On 1/8 PM, allpixels has no observations at all, over all of CONUS.

This makes me wonder if we somehow processed those days before we had downloaded full datasets of NOAA20 observations. If so, it makes sense that there would be gaps in the record- even though we now have the full NOAA20 observations, we wouldn't automatically go back and reprocess them as part of the typical NRT runs, which are only forward looking.

mccabete · 2025-02-03T14:35:24Z

Yes, I think you've found it. We never fully fixed this issue --- that we essentially need to run the algorithm multiple times a day regenerating files until maybe 12 hours later to account for time differences and upload differences across the US.

mccabete · 2025-02-03T14:38:12Z

This is especially annoying because it seems like it's sensor dependent --- and we aren't certain how variable the upload timing is.

eorland · 2025-02-03T20:14:21Z

@zebbecker @mccabete, thanks for diving into this. Really a frustrating issue. Let me see if I'm interpreting this correctly:

In an idealized world, we would know when VIIRS data for a given region would be 'complete' for a given day, and then time FEDS runs accordingly. This is currently unrealistic as we may never have a good sense of the timing.
Run FEDS for a given period up until about 12-24hrs after an arbitrary timestep of interest (e.g., Jan 1, 2025 AM gets run up until Jan 2, 2025 AM).

I'm trying to remember how we're currently doing the NRT runs, but could we swap the run instructions to make tst 24hrs before the present timestamp?

mccabete · 2025-02-04T14:05:17Z

@eorland huh that's an interesting thought! I think it's a good idea, with the one detail that right now I think the algorithm is very aggressive about not regenerating files it doesn't need to. I think we'd need to tweak that so that if the file is close in time to the present (-24 hours like you suggest) the algorithm is ok with regenerating it -- I'm not sure if this will clog up our runs though.

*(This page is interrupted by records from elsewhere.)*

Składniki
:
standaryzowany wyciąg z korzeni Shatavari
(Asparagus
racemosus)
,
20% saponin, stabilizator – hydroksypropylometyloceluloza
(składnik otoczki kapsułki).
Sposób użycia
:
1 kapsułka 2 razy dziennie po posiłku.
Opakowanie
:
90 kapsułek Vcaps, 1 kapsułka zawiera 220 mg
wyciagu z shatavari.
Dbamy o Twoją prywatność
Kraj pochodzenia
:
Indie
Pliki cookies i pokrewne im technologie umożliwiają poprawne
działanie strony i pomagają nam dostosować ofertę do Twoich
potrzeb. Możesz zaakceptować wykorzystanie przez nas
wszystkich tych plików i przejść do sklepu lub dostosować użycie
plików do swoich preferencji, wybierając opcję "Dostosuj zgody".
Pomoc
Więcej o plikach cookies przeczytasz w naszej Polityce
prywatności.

zebbecker · 2025-02-05T12:28:55Z

Copying Yang's input here to have it all in one place for future reference:

"So based on discussions in the github issue page, it seems those tracking errors were mainly due to the operational FEDS run before the complete recording of VIIRS active fires in the FIRMS files. For most of the cases, the current time lag setting (can you remind me the current UTC/local time scheduled to run the FEDS code?) ensures the availability of VIIRS data. But sometimes the FIRMS data may be delayed and FEDS code may use incorrect/incomplete data. While we are unable to correct this for the latest time step, we may fix it by performing a 'remedy' run for the previous time step (assuming the data for t-12hrs have been complete at the current time). To make it more efficient, we may also do an initial check to see if the fire pixels for t-12hr from FIRMS are different from the preprocessed local data. If there's no change, the 'remedy' run may not be necessary. If there's change, we can extract the VIIRS data for t-12hr, re-run the code, and overwrite the output (from the previous 'normal' run) for that time step. The backward time span for this kind of 'remedy' run may be extended to more than 1 time step, considering the possibility of longer FIRMS data delay.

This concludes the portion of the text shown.